Search the listing below for "Muffins". Copy each matching line.

Start of Block

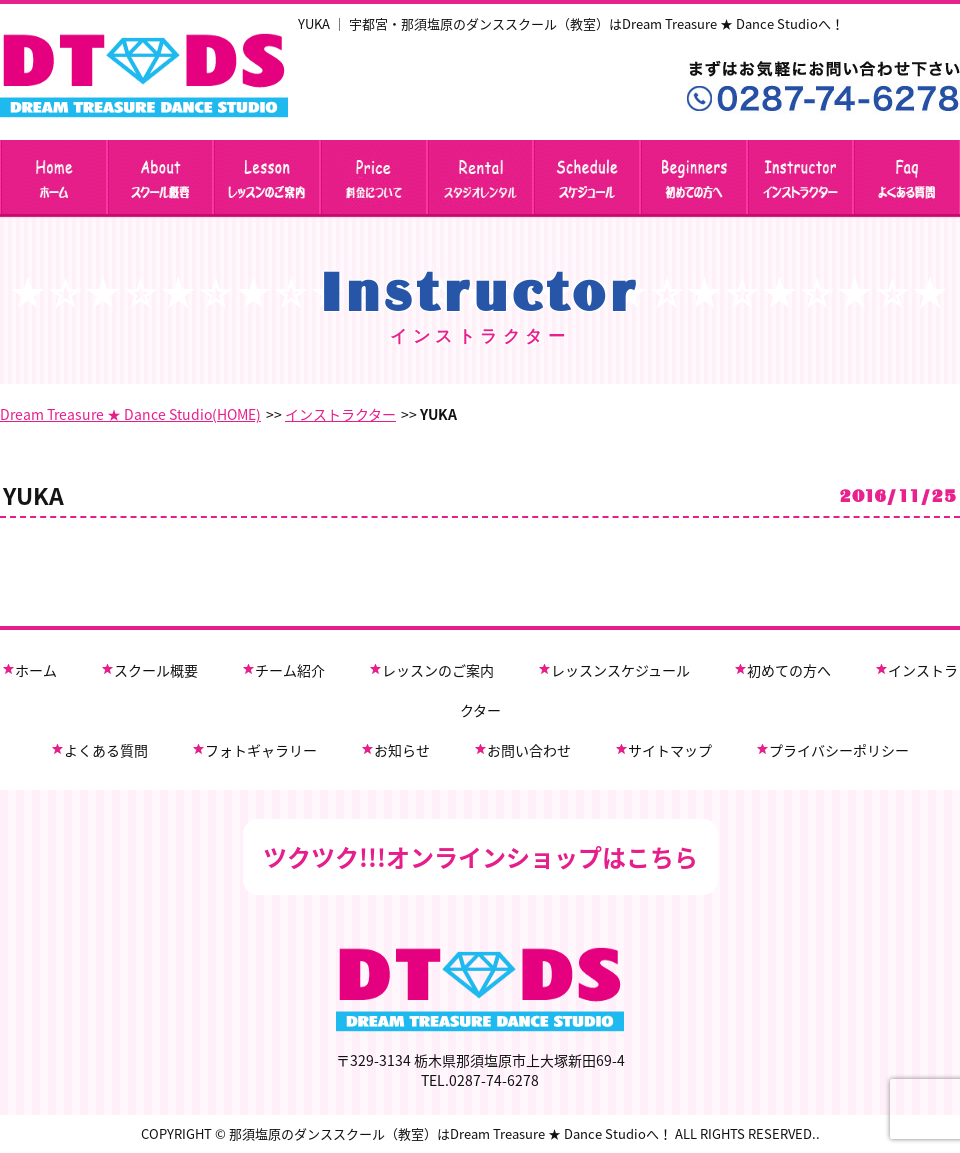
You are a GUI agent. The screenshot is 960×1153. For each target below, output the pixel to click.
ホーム (36, 670)
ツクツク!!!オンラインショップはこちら (480, 857)
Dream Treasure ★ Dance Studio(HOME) (130, 414)
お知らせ (402, 750)
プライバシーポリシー (839, 750)
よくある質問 (106, 750)
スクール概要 (156, 670)
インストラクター (340, 414)
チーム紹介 (290, 670)
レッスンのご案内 (438, 670)
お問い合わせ (529, 750)
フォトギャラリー (261, 750)
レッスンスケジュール (620, 670)
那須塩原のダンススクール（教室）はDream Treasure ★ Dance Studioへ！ (450, 1133)
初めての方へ (789, 670)
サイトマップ (670, 750)
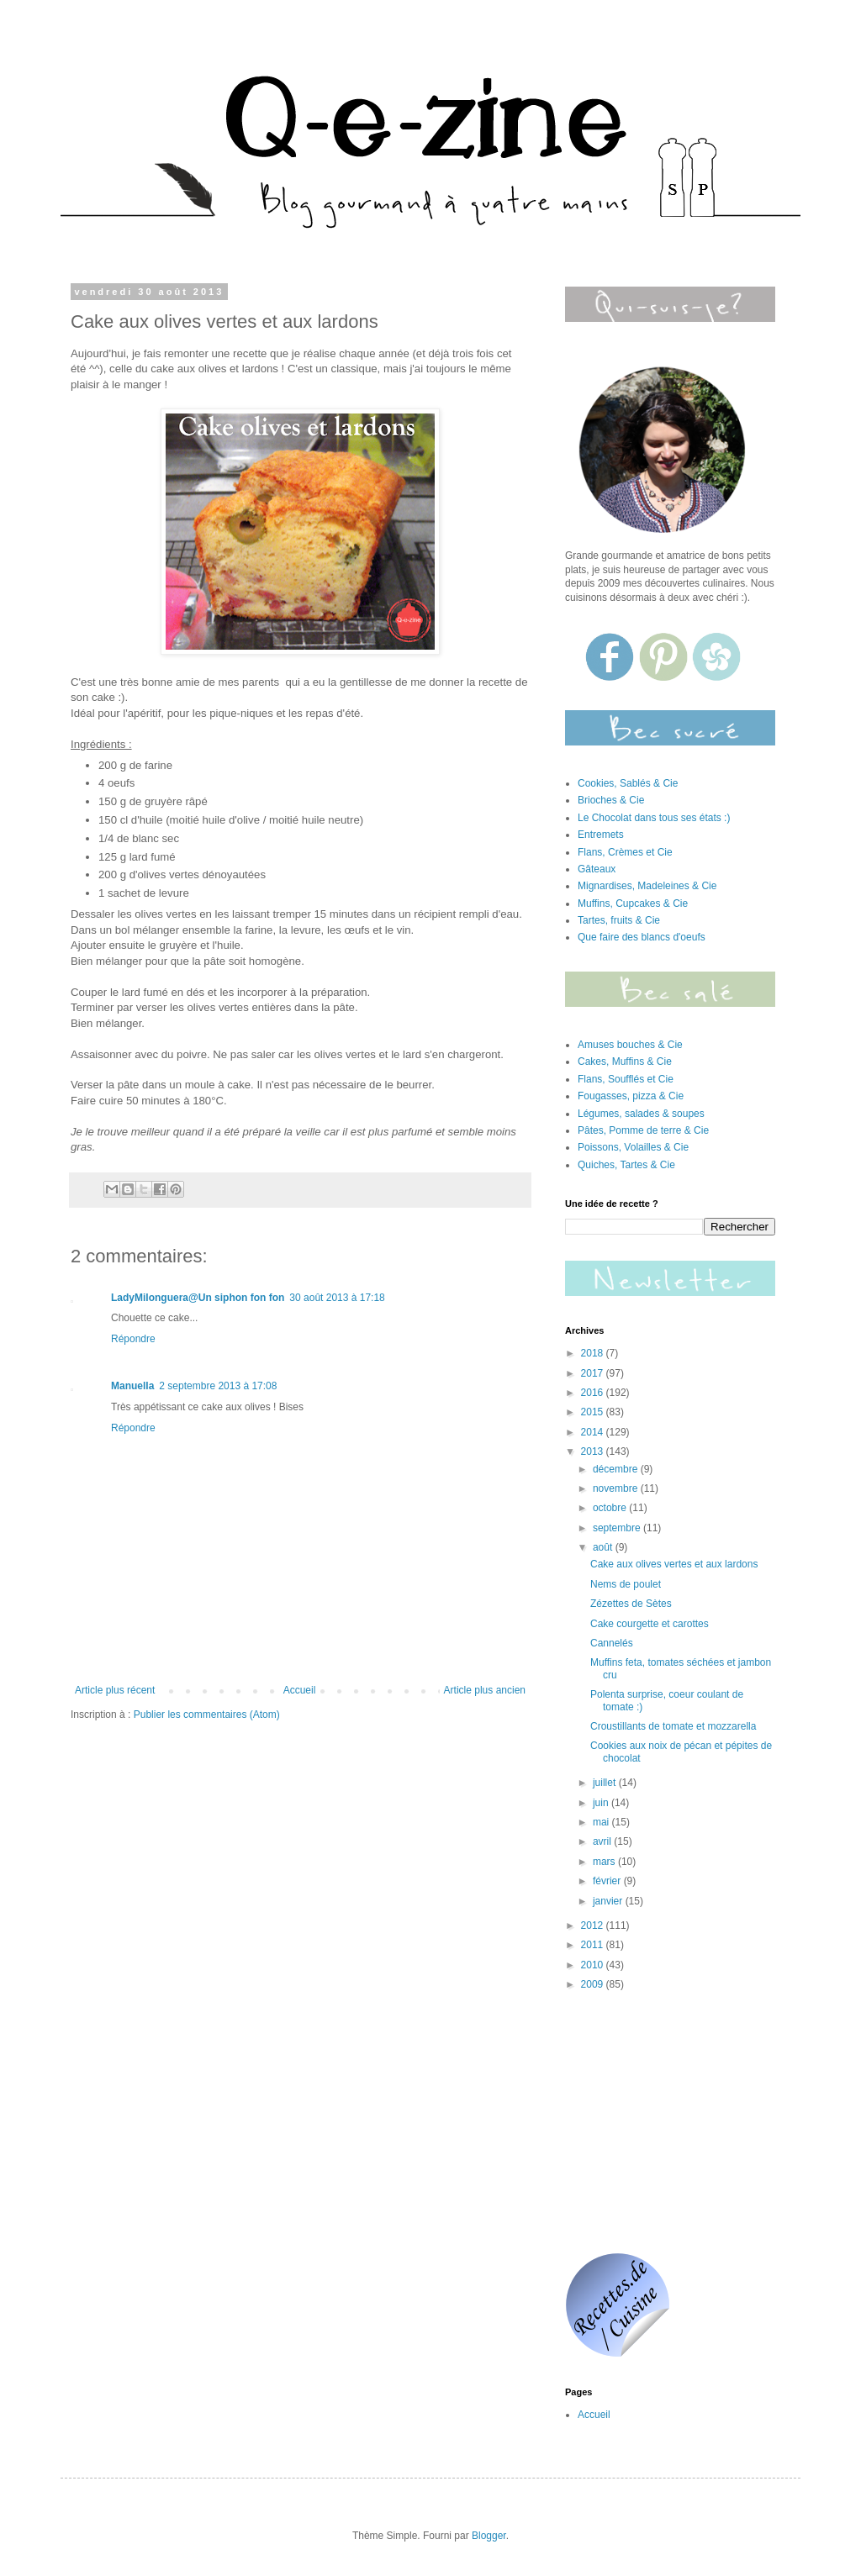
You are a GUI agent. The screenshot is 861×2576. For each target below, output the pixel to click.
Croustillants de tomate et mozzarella (673, 1726)
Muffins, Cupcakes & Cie (633, 903)
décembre (617, 1469)
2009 (593, 1984)
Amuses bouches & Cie (630, 1045)
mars (605, 1861)
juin (602, 1803)
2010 (593, 1965)
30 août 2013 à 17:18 (336, 1298)
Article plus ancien (485, 1690)
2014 (593, 1432)
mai (602, 1822)
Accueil (299, 1690)
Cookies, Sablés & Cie (628, 783)
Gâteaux (596, 869)
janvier (609, 1901)
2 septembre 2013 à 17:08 (218, 1386)
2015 (593, 1412)
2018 (593, 1353)
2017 (593, 1373)
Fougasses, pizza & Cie (631, 1096)
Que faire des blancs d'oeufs (641, 937)
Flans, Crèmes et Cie (625, 852)
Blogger (489, 2536)
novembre (617, 1488)
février (608, 1881)
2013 (593, 1451)
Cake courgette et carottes (649, 1624)
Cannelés (611, 1643)
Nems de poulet (625, 1584)
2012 (593, 1925)
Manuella (132, 1386)
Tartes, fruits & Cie (619, 920)
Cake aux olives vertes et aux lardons (674, 1564)
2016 (593, 1393)
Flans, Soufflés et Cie (625, 1079)
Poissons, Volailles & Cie (633, 1147)
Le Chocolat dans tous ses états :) (654, 818)
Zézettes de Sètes (631, 1603)
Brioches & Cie (611, 800)
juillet (606, 1782)
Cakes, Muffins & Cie (625, 1061)
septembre (618, 1528)
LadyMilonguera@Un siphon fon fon (197, 1298)
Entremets (601, 834)
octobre (611, 1508)
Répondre (133, 1339)
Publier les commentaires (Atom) (207, 1714)
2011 (593, 1945)
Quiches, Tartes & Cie (626, 1165)
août (604, 1547)
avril (603, 1841)
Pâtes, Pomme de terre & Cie (643, 1130)
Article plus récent (115, 1690)
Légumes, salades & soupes (641, 1113)
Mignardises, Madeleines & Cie (647, 886)
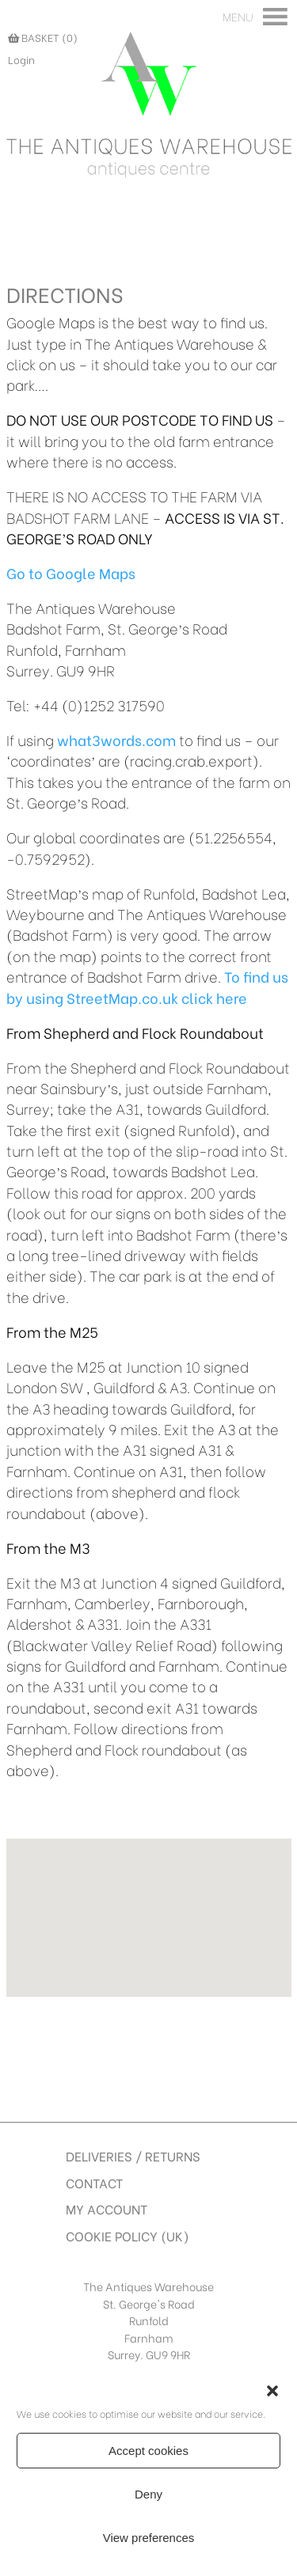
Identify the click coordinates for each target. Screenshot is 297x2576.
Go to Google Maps (70, 573)
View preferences (149, 2537)
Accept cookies (148, 2450)
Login (21, 59)
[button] (272, 2391)
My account (106, 2208)
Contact (94, 2182)
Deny (148, 2494)
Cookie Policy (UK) (127, 2235)
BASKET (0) (43, 37)
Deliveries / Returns (133, 2155)
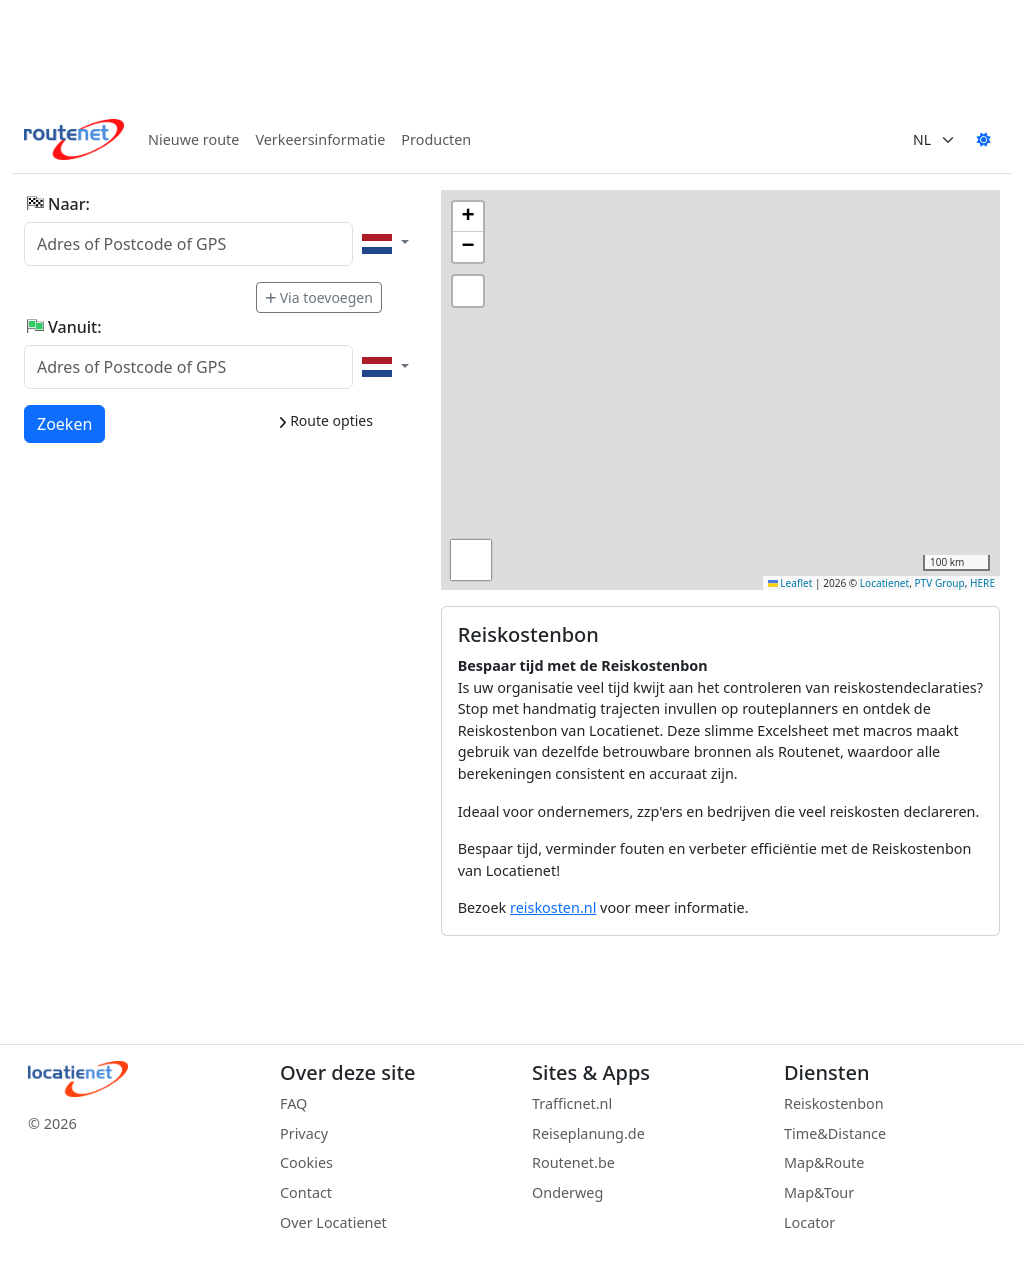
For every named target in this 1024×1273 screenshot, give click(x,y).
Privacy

End of Block

* **THE ANSWER**
Muffins, Cupcakes & Cie (633, 903)
Cakes, Muffins & Cie (625, 1061)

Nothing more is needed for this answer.